A photograph captures a couple posing with their marriage certificates at a registration office located in Xuanwu Lake Park, Nanjing, Jiangsu Province, China. The image was taken on May 10, 2025.
Following the recent announcement by Hubei Province in Central China to extend marriage leave to 15 days, a total of 28 provinces across China have now officially increased the duration of marriage leave. This information was reported by Southern Metropolis Daily.
Hubei's decision to extend marriage leave from three to 15 days places it as the third Chinese province to implement such a change in 2025. Shandong Province in East China extended its marriage leave to 18 days in January, and Sichuan Province in Southwest China extended its leave to 25 days.
According to Southern Metropolis Daily, Shanxi Province in North China and Gansu Province in Northwest China offer the most generous marriage leave, with couples eligible for 30 days. Henan Province in Central China and Heilongjiang Province in Northeast China offer a maximum of 28 and 25 days, respectively.
In South China's Guangdong Province, the marriage leave remains at three days. This has prompted online appeals from some residents of Guangdong, who are requesting an extension to 10-15 days.

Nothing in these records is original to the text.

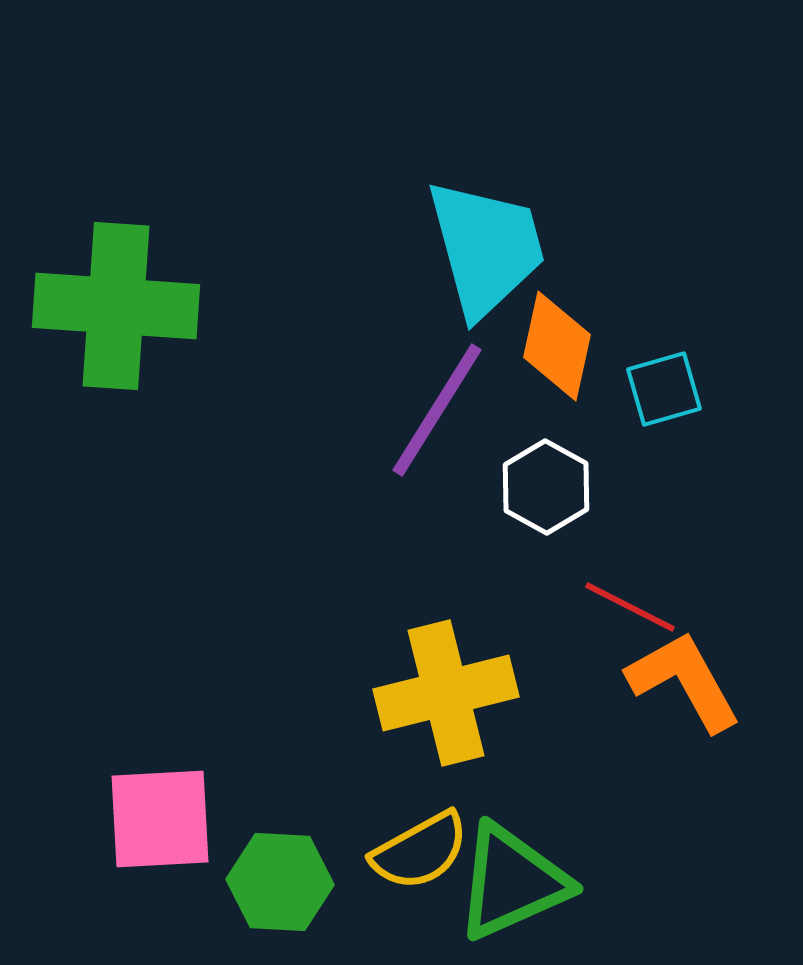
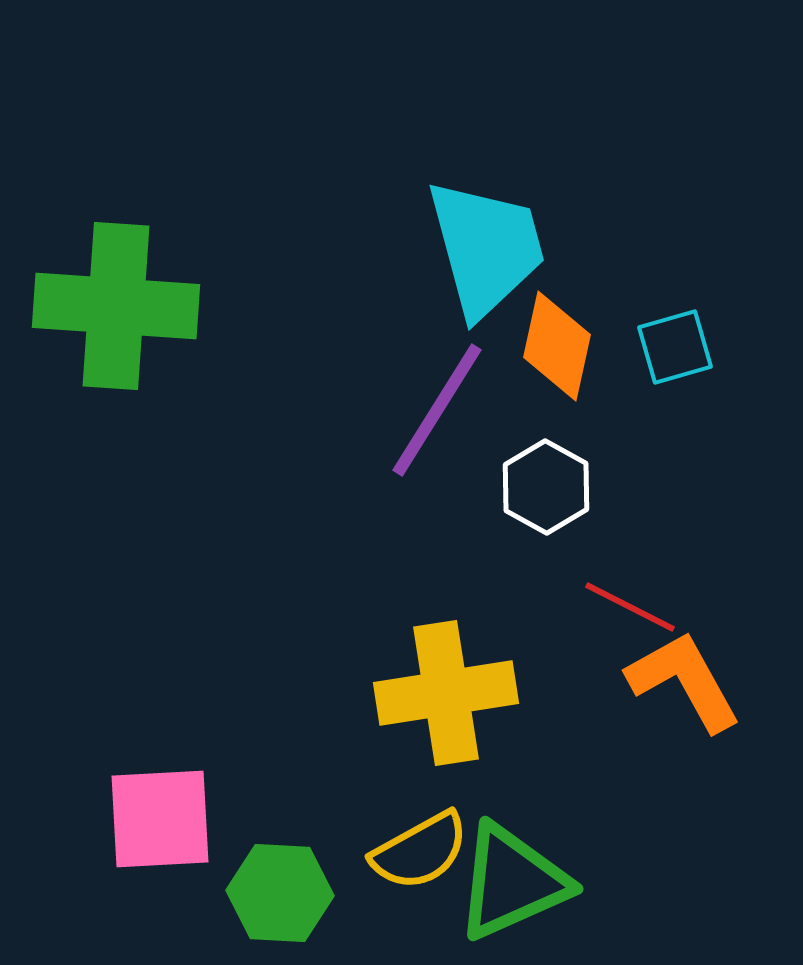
cyan square: moved 11 px right, 42 px up
yellow cross: rotated 5 degrees clockwise
green hexagon: moved 11 px down
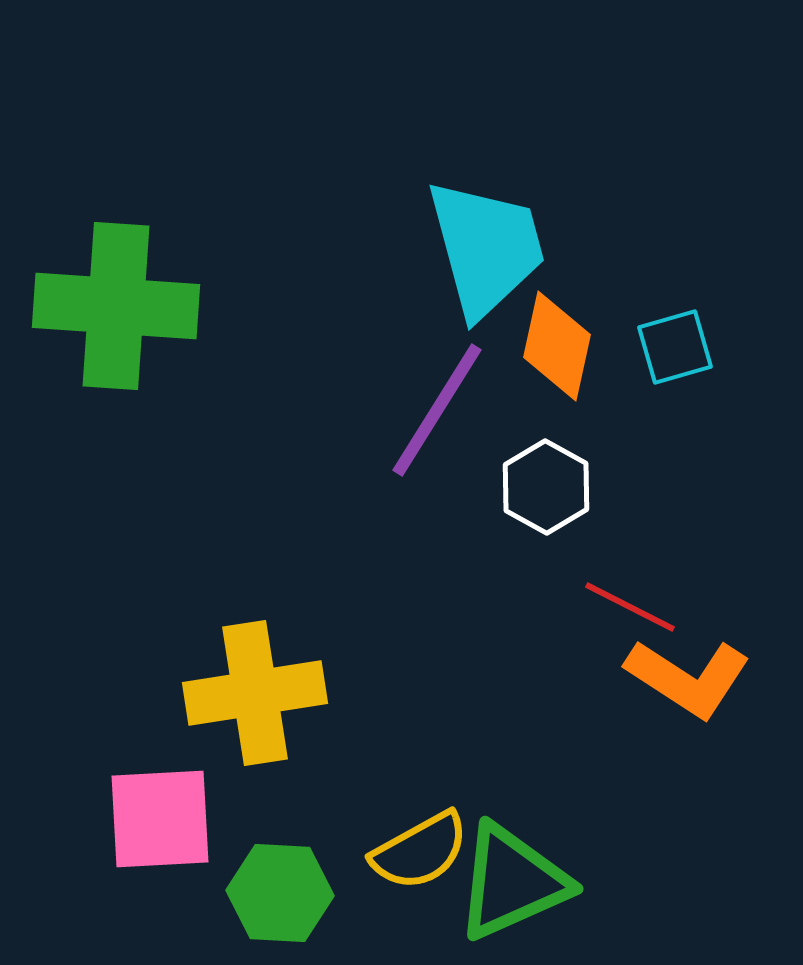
orange L-shape: moved 4 px right, 3 px up; rotated 152 degrees clockwise
yellow cross: moved 191 px left
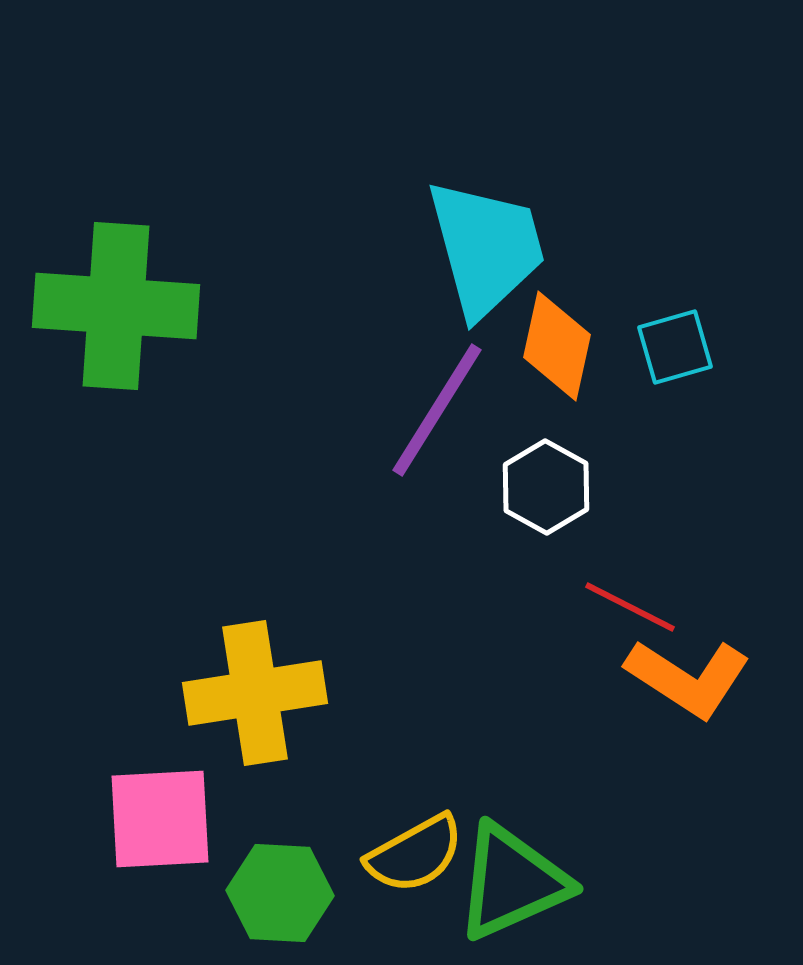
yellow semicircle: moved 5 px left, 3 px down
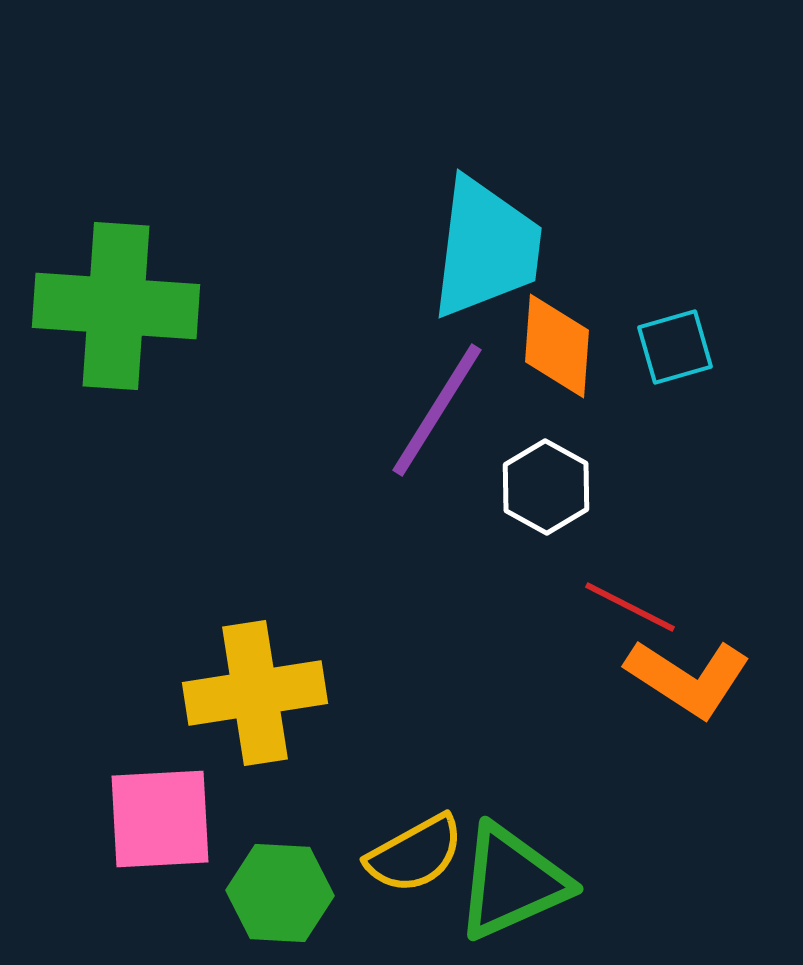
cyan trapezoid: rotated 22 degrees clockwise
orange diamond: rotated 8 degrees counterclockwise
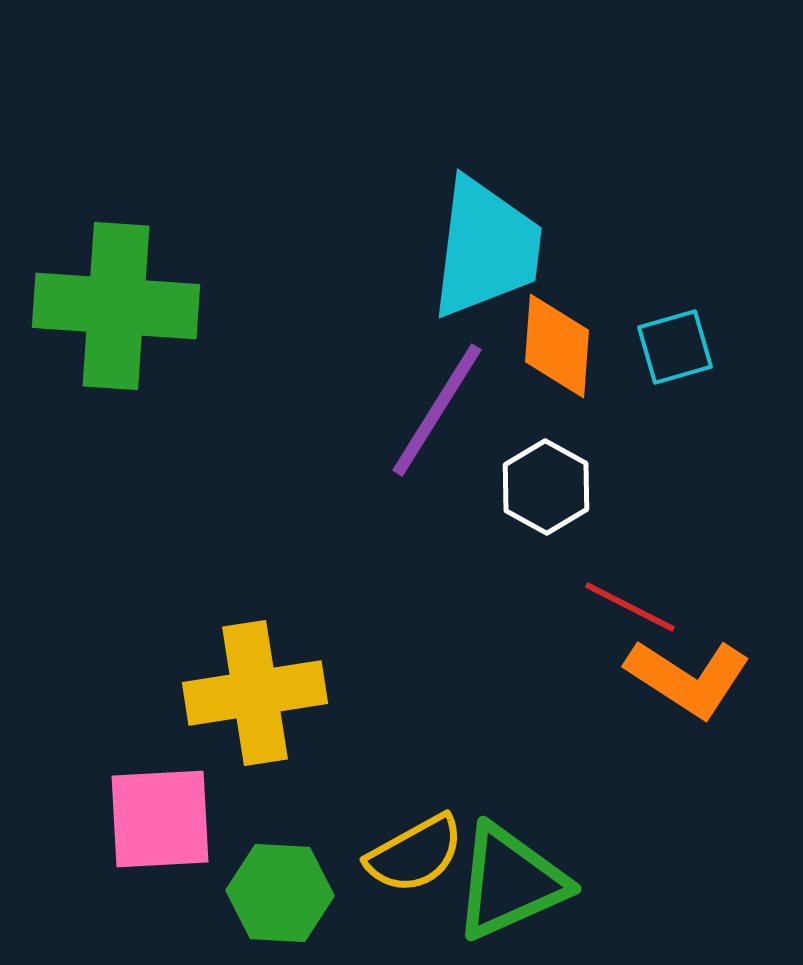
green triangle: moved 2 px left
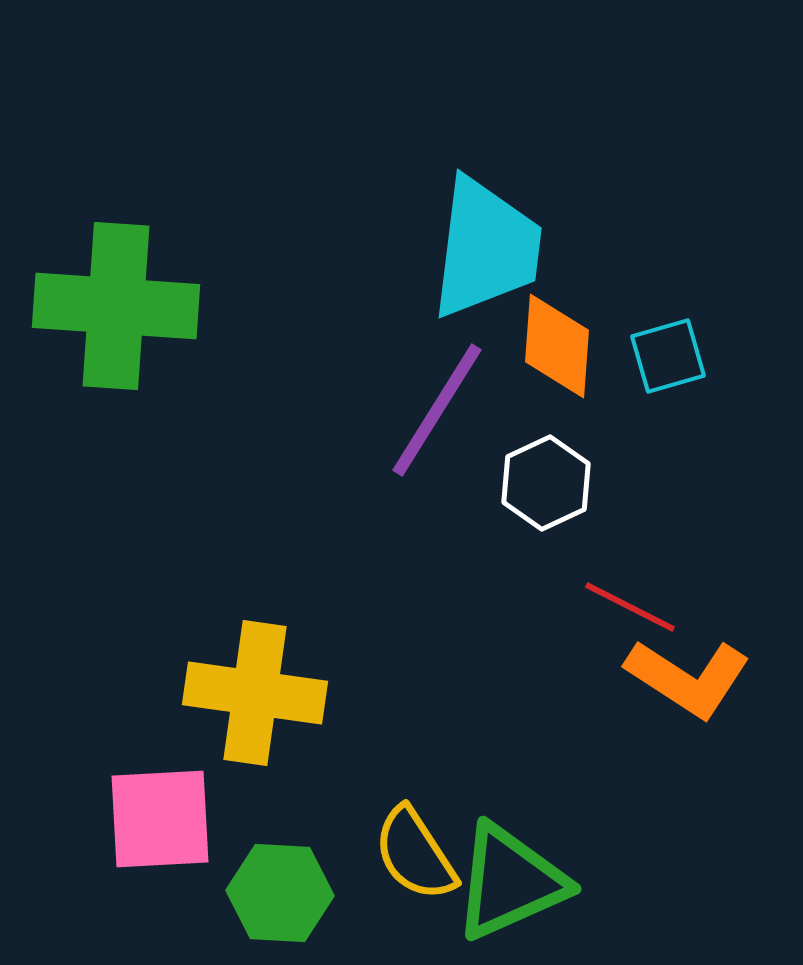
cyan square: moved 7 px left, 9 px down
white hexagon: moved 4 px up; rotated 6 degrees clockwise
yellow cross: rotated 17 degrees clockwise
yellow semicircle: rotated 86 degrees clockwise
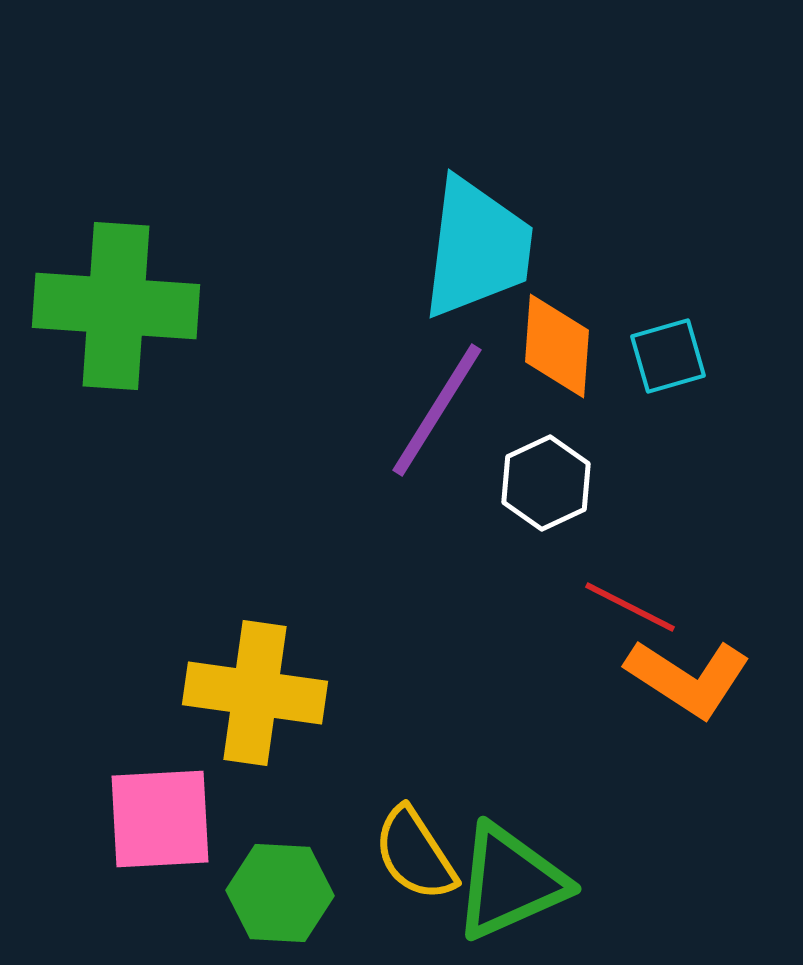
cyan trapezoid: moved 9 px left
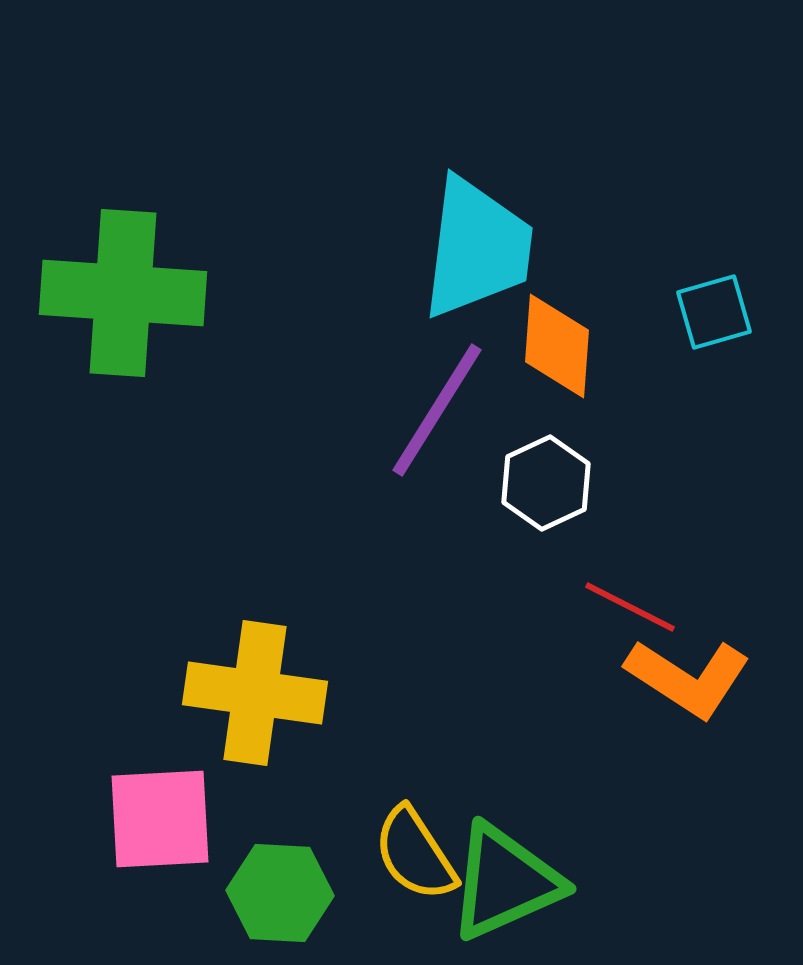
green cross: moved 7 px right, 13 px up
cyan square: moved 46 px right, 44 px up
green triangle: moved 5 px left
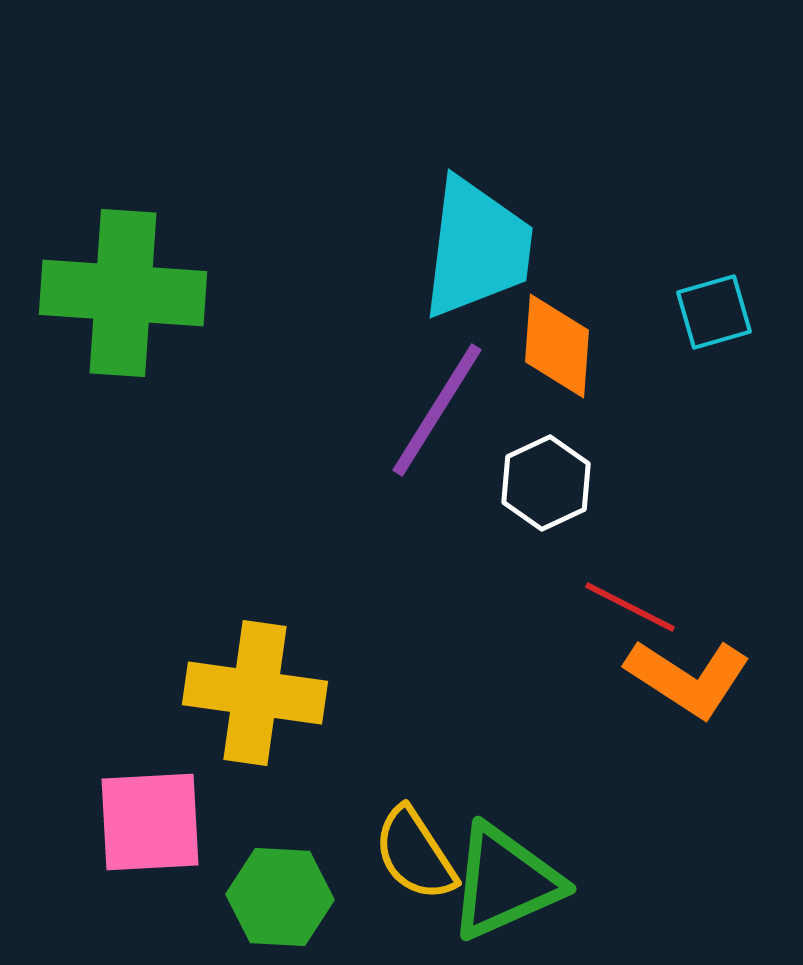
pink square: moved 10 px left, 3 px down
green hexagon: moved 4 px down
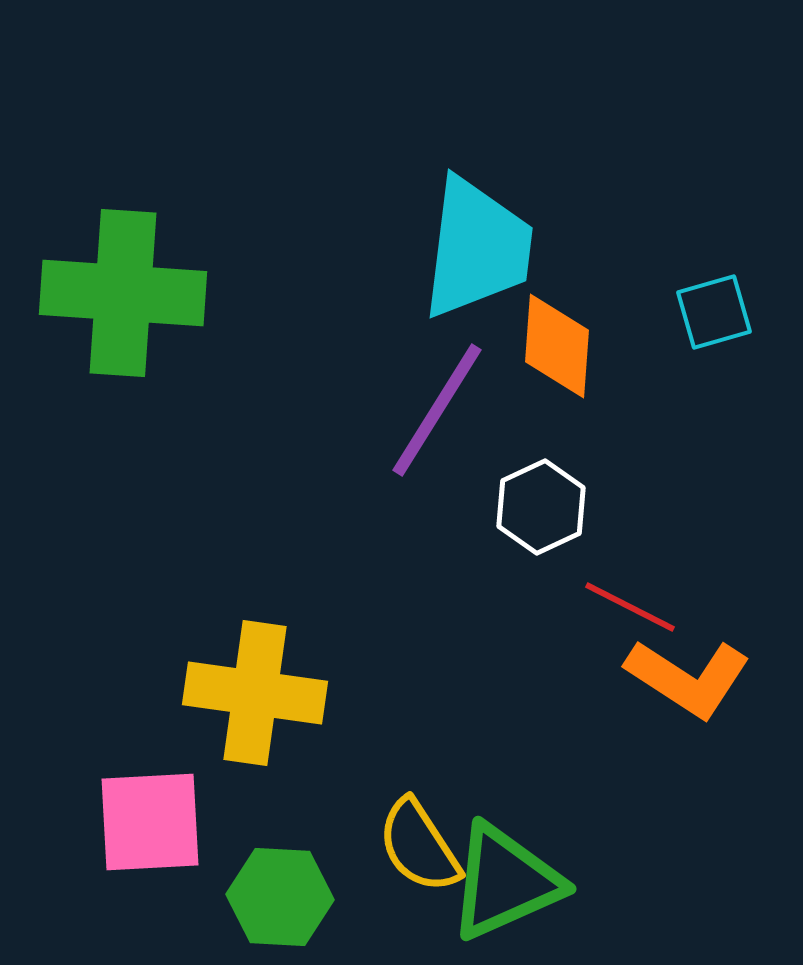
white hexagon: moved 5 px left, 24 px down
yellow semicircle: moved 4 px right, 8 px up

These incentive measures are being implemented in response to a decline in marriage registrations across China. Official data indicates that 1.81 million couples registered to marry in the first quarter of 2025, representing an 8 percent decrease compared to the previous year. After a brief increase in 2023, marriage registrations fell again last year, reaching the lowest level since 1980.
4 Comments
ZmeeLove
Marriage leave is easy to 'solve,' but affordability and career prospects are much harder.
Habibi
If it works it works, and people can plan to get married and be happier in their lives.
Mariposa
This could encourage couples to get married. It's a positive incentive.
Bermudez
It doesn't address the real problem. Marriage decline is about economic pressures, housing costs, and societal expectations, not a few extra days off.